BIRDS AND AQUATIC HABITATS
Penguins, gulls, ducks, grebes, gallinules, herons, flamingos and pelicans show how birds have developed to exploit particular environments where food is plentiful, for example aquatic habitats. Specialised body shapes and limbs, in particular webbed or lobed feet, enable penguins, ducks, gulls and grebes to swim and dive as well as fly and walk. Long toes, legs and a light body let gallinules walk over the water on lily pads. Varied beaks enable these birds to obtain different types of food - small vertebrates (fish, frogs), aquatic and land invertebrates, algae and plants.
1. King Penguins, Aptenodytes patagonicus, (O. Sphenisciformes) are deep divers, feeding on squid. They rear a single chick which they fed large infrequent meals. While the adults are away hunting, the chicks live in 'creches'; amazingly, the parents can identify their own chicks. As the seasons are too short for the chicks to grow up in a year, they are fattened up in the autumn to keep them going through the winter until they fledge the following spring.

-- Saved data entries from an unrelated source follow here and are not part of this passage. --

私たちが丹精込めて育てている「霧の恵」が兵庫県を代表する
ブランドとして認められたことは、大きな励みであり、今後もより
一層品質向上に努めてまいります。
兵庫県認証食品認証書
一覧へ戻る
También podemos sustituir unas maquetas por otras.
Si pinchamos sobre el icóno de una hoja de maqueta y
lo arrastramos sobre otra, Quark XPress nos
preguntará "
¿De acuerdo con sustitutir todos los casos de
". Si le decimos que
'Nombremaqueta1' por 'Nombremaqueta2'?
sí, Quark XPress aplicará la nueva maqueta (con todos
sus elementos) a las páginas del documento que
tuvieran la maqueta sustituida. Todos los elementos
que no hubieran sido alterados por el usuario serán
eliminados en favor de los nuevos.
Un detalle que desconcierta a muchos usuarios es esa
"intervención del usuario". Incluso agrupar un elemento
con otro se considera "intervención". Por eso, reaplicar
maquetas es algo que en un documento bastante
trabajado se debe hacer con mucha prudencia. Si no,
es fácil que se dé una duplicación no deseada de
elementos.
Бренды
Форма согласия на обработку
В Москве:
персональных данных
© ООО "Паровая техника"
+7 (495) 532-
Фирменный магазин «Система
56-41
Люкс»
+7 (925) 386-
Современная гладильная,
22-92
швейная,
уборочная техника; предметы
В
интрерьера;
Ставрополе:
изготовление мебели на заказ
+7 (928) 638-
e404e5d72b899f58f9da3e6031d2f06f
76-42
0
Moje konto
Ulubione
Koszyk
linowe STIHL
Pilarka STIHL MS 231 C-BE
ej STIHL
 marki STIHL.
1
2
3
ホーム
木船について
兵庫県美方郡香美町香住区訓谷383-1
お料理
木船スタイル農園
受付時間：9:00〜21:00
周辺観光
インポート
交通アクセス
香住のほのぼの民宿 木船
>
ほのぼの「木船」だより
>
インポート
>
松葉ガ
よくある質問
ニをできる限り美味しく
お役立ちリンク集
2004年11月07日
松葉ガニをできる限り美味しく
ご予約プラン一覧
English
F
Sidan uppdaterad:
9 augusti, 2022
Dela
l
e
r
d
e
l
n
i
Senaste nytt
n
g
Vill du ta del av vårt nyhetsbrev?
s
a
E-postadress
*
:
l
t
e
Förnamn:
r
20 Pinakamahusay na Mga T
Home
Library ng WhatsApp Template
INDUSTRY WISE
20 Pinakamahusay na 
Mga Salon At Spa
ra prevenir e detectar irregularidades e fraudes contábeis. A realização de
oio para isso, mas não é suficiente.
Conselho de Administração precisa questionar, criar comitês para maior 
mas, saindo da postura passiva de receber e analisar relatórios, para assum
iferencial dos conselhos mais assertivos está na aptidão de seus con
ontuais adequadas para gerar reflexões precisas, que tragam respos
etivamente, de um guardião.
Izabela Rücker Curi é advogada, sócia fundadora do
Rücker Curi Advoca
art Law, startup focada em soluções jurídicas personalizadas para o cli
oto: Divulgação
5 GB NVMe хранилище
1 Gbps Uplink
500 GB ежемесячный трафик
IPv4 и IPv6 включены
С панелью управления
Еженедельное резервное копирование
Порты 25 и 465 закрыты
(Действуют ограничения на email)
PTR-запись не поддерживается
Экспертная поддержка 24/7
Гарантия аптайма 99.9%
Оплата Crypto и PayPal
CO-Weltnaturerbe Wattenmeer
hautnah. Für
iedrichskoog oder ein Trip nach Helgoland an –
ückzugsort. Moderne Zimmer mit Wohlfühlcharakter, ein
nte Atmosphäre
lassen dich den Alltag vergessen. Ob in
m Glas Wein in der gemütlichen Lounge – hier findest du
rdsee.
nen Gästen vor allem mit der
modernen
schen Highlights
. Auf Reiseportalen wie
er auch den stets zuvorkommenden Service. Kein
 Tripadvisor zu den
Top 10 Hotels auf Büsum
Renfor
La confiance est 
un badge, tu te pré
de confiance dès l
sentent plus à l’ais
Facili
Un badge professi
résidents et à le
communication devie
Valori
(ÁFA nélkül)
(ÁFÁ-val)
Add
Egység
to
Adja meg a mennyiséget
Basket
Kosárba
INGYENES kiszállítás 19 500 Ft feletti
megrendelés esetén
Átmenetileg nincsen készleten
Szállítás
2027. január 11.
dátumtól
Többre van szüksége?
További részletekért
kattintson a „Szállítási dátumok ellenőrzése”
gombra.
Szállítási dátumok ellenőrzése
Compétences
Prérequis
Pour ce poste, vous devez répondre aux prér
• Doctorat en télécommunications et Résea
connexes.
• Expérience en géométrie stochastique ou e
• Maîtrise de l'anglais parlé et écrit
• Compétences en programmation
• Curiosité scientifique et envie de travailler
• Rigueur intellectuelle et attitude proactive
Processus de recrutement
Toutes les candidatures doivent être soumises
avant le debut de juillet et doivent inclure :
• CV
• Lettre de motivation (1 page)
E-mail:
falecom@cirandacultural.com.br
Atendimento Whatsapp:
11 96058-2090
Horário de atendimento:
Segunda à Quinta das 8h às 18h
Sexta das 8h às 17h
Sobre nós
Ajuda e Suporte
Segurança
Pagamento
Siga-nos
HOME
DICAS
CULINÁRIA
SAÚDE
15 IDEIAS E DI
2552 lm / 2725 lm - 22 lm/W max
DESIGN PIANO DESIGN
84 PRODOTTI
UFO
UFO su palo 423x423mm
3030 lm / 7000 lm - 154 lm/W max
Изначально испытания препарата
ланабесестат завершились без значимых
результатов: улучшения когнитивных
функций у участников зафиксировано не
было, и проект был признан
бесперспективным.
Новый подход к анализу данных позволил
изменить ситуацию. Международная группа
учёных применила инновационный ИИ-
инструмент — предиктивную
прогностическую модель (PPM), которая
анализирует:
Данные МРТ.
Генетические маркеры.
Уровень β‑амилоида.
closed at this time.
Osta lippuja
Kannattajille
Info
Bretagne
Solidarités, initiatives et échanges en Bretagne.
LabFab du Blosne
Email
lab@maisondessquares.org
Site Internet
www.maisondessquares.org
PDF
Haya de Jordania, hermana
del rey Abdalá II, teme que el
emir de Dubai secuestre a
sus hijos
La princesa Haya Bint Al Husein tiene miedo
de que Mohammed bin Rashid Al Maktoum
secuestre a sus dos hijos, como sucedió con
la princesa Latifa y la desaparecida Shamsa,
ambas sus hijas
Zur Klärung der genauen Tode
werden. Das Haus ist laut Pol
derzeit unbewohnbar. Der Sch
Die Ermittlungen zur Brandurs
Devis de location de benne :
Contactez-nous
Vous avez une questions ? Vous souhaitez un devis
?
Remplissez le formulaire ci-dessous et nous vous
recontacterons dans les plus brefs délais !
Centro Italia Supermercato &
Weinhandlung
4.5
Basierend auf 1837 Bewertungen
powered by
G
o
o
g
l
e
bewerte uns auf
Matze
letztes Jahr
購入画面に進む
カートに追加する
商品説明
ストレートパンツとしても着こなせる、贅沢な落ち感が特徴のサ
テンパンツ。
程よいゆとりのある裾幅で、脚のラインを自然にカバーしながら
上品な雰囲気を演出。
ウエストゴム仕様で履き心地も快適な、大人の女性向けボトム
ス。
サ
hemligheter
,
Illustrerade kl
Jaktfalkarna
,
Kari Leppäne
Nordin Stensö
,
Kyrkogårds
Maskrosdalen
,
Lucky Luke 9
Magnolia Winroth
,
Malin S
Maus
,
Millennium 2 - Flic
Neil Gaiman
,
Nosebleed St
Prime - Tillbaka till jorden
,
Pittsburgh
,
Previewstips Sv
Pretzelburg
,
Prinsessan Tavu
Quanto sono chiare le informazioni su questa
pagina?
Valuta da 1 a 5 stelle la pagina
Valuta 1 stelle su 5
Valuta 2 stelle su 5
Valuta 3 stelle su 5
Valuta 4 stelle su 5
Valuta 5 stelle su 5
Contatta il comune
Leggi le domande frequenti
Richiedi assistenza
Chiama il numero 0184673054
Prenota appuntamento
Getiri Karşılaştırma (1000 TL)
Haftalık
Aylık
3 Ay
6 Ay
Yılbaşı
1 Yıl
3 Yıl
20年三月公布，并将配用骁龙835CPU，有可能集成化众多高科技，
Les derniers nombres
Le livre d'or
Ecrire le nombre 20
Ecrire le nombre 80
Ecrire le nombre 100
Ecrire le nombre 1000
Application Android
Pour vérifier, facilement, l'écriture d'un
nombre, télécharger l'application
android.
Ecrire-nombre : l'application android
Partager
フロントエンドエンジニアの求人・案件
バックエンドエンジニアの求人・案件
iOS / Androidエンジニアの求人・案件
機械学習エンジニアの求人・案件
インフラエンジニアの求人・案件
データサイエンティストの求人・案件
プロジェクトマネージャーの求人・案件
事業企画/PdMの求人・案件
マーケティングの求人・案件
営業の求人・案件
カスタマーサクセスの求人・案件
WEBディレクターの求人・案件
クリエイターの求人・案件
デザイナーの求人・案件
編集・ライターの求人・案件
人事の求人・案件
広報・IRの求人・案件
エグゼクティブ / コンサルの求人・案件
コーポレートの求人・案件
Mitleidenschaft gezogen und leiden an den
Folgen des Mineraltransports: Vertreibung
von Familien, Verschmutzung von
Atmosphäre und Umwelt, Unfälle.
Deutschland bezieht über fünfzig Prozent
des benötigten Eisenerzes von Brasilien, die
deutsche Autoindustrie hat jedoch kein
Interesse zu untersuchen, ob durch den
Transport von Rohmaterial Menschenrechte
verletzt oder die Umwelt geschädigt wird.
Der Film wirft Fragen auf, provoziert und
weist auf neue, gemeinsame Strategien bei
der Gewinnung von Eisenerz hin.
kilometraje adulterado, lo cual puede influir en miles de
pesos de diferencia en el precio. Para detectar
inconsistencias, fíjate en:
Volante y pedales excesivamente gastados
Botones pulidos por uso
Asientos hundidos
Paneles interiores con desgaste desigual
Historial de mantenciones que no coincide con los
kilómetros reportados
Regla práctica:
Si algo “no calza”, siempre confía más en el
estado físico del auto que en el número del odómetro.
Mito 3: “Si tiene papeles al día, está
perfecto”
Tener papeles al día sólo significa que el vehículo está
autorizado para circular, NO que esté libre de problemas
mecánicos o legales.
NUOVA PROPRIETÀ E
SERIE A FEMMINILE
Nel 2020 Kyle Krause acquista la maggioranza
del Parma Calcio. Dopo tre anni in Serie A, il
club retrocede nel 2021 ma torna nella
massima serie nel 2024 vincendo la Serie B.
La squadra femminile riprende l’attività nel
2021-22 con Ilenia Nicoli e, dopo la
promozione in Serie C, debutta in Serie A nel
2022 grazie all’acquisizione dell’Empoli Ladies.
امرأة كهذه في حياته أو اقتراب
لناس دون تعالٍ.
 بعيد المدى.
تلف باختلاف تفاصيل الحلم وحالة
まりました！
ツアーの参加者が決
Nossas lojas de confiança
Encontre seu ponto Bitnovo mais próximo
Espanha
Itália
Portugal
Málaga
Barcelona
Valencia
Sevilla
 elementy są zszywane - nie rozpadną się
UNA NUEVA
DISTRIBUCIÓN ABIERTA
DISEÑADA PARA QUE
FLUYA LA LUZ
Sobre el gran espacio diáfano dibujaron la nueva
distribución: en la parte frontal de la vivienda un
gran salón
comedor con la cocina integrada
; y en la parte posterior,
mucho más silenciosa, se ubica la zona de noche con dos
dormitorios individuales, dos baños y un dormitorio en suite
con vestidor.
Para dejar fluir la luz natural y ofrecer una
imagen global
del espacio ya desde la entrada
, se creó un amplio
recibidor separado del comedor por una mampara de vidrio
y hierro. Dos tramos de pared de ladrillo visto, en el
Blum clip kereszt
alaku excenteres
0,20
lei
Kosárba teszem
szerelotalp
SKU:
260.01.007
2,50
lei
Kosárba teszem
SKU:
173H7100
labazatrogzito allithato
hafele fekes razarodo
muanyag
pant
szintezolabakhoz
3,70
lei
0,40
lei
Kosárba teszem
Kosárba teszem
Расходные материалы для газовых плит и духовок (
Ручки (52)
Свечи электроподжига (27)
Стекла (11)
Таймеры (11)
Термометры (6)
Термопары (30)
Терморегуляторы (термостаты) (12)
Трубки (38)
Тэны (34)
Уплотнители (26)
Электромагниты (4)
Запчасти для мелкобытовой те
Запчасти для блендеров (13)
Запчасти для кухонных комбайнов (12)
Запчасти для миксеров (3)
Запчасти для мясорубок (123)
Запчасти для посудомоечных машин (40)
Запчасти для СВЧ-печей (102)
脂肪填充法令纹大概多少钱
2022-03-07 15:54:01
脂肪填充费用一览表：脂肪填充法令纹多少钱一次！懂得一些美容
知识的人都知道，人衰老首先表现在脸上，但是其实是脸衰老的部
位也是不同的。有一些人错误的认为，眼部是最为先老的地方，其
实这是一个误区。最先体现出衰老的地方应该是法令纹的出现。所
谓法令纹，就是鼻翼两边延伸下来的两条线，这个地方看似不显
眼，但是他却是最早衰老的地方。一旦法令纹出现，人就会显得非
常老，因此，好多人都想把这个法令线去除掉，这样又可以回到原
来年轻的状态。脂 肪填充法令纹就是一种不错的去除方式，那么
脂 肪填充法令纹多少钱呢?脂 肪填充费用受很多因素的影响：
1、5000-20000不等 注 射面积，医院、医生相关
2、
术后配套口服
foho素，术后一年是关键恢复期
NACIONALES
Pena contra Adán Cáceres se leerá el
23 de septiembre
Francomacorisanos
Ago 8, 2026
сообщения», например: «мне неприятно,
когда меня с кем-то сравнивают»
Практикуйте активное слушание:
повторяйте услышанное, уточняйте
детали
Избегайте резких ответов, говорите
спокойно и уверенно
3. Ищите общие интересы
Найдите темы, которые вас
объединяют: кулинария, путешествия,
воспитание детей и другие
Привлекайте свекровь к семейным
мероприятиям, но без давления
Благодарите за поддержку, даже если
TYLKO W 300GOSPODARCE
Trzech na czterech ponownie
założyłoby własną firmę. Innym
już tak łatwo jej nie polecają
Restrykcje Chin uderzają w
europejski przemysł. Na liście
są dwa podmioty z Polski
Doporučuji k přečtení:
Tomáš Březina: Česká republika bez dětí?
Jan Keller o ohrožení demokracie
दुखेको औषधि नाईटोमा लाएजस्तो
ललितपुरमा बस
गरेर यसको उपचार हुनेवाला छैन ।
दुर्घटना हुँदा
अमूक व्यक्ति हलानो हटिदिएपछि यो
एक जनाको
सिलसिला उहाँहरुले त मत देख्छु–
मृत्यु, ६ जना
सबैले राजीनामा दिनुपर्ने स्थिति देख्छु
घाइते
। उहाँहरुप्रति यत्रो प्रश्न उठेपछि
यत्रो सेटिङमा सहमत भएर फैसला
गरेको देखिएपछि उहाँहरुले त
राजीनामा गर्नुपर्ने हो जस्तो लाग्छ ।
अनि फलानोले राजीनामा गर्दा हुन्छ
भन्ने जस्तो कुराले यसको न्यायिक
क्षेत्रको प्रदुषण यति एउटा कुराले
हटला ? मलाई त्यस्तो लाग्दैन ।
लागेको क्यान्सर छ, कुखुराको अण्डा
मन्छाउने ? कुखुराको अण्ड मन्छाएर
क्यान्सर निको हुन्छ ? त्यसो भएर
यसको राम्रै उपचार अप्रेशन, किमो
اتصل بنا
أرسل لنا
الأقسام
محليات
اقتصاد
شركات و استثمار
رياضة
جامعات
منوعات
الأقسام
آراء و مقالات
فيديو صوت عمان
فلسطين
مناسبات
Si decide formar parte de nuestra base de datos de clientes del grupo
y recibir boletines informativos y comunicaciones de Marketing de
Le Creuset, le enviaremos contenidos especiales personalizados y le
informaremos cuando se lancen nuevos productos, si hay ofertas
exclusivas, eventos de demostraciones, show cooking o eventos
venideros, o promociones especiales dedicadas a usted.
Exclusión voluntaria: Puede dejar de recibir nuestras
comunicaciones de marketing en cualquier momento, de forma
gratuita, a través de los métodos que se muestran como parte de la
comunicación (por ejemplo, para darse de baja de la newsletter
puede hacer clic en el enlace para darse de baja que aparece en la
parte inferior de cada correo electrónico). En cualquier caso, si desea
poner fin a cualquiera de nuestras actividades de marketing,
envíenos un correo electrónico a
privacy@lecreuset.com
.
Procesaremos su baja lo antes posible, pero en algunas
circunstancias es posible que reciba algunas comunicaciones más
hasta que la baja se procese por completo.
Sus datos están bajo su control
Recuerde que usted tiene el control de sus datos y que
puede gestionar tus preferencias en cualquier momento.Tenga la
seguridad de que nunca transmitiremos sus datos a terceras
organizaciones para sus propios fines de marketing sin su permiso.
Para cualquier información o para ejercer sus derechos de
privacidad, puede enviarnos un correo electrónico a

2. The hooded crow, Corvus corone cornix, (O. Passeriformes) is not really an 'aquatic' bird but will scavenge for food along the shore line. A non-specialised passerine, it flies and walks with ease as well as perching in trees. Crows are known as the cleverest of all birds.
3. The Little Gull, Larus minutus, (Order Charadriiformes) hunts for prey and carrion along the shore or inland. It plucks insects from the water or land with its slender forceps-like bills.
4. The Purple Gallinule, Porphyrula martinica, (O. Gruiformes) uses its short bill to forage for small invertebrates in the marshes in which it lives.
5. The Goldeneye Duck, Bucephala clangula, (O. Anseriformes) has a broad and flattened bill. The sides of the mandibles have comb-like lamellae for straining food particles (vegetation, invertebrates) from the water. The tongue is thick with spiny teeth to grasp food items.
6. Little Grebes, Tachybaptus ruficollis, (O. Podicipediformes) live on small ponds and are adapted to hunting fish and invertebrates underwater. Flexible ankle and toe joints let the feet pivot in all directions as rudders and paddles. Very dense plumage keeps them dry.